Spatial scrambling in human vision: investigating efficiency for discriminating scrambled letters using convolutional neural networks and confusion matrices

Poster Presentation 56.452: Tuesday, May 21, 2024, 2:45 – 6:45 pm, Pavilion
Session: Spatial Vision: Machine learning, neural networks

Xingqi Raffles Zhu1 (), Robert F. Hess1, Alex S. Baldwin1; 1McGill University

One limitation in our ability to discriminate different letters would be any spatial disorganization in the projections between different visual areas. This “scrambling” could be a source of a positional noise limiting human performance. In this study, we explored different forms this scrambling could take. Based on the idea that letter identification is supported by an optimal spatial frequency, we used spatially-bandpass letters. We devised a physiologically-inspired decomposition and resynthesis scheme, to generate letters composed of log Gabor wavelets. The form of these wavelets is similar to that of an oriented “simple cell” receptive field. We then introduced two forms of scrambling. The first was scrambling at the input to the "oriented receptive field" stage (subcortical scrambling of the receptive field). The second was scrambling at the output from that stage (scrambling connections to the higher “cortical” stages). We also performed a bandpass noise control condition. To compare against human performance, we simulated the responses of both a template-matching observer (TMO) and three convolutional neural networks (CNNs). The three CNNs were trained on the letter stimuli to perform each of the three noise conditions. We computed human efficiency relative to CNN performance. We also characterized mistakes using confusion matrices and computed the population stability index (PSI) as a distance measure between mistakes made by human and model observers.
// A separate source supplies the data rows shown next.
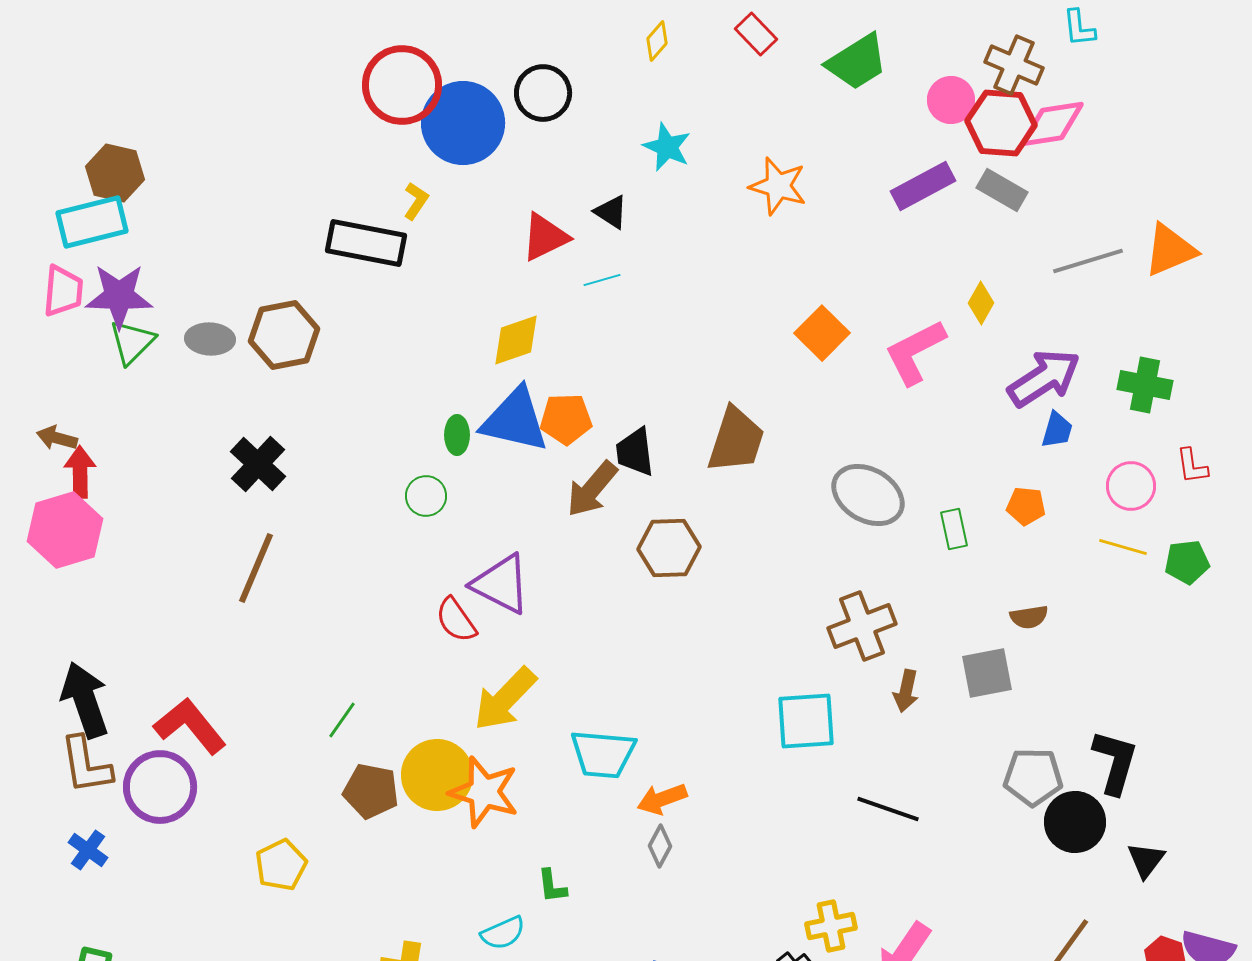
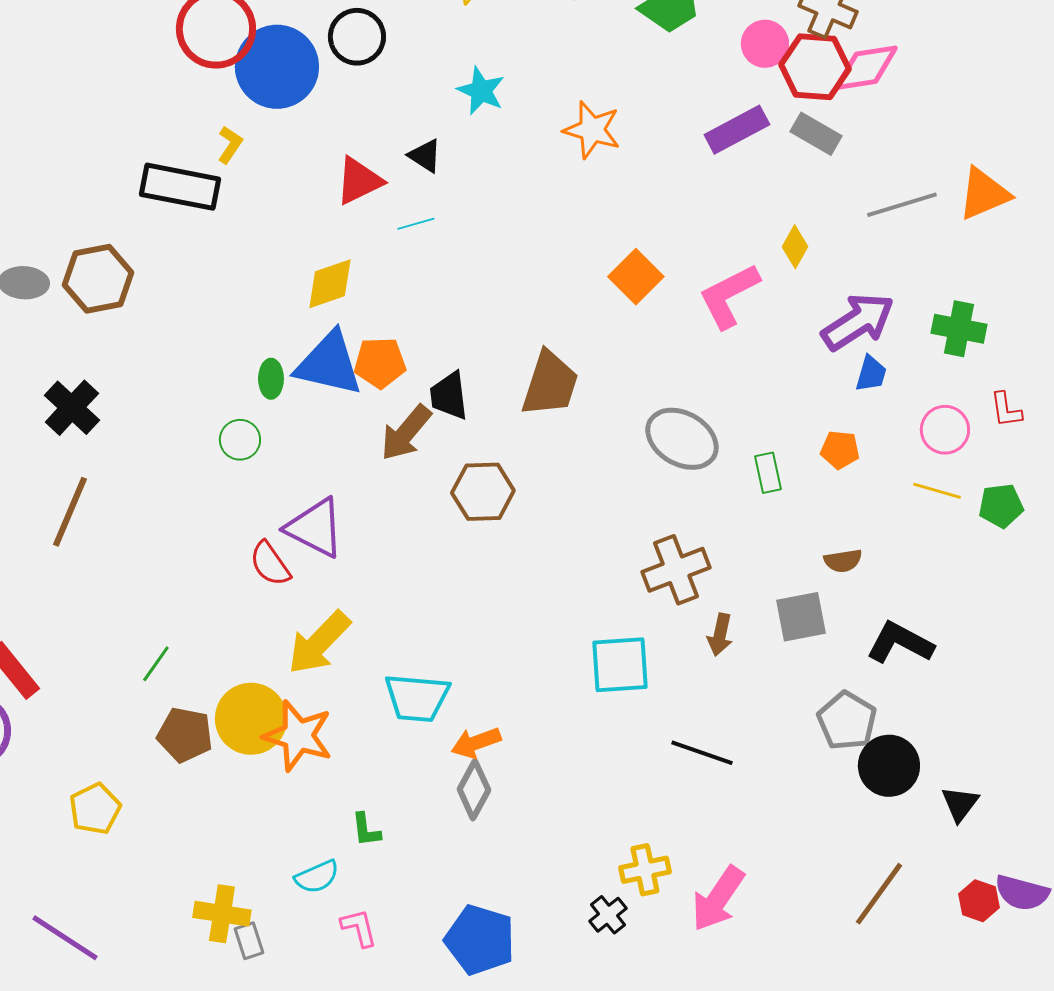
black L-shape: (1115, 762) -> (900, 643), moved, turned -78
gray pentagon: (1033, 777) -> (847, 721), turned 30
gray diamond: (660, 846) -> (474, 790), size x1.4

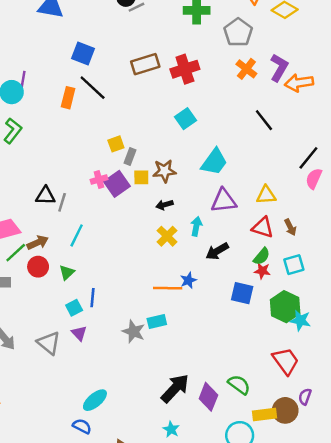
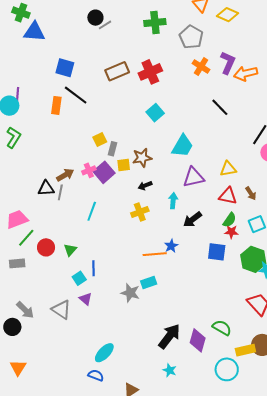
cyan line: (77, 235) -> (92, 211), moved
yellow cross: (167, 236) -> (140, 212), moved, turned 30
brown arrow: (38, 243) -> (65, 175), moved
We found the CNNs employed distinct strategies for each condition. Human relative efficiency was higher for subcortical than cortical scrambling. In bandpass noise, PSIs for both TMO and CNNs were comparable. For our scrambling conditions however, the PSI of TMO was significantly higher than that of CNNs in all but one comparison. Our results suggest that the human strategy for identifying scrambled letters is better captured by CNNs, which may share more similar strategies for identifying scrambled letters than a simple TMO.

Acknowledgements: This work has been supported by Réseau de Recherche en Santé de la Vision (RRSV), Fond de Recherche du Québec - Santé (FRQ-S), and Canadian Institutes of Health Research (CIHR).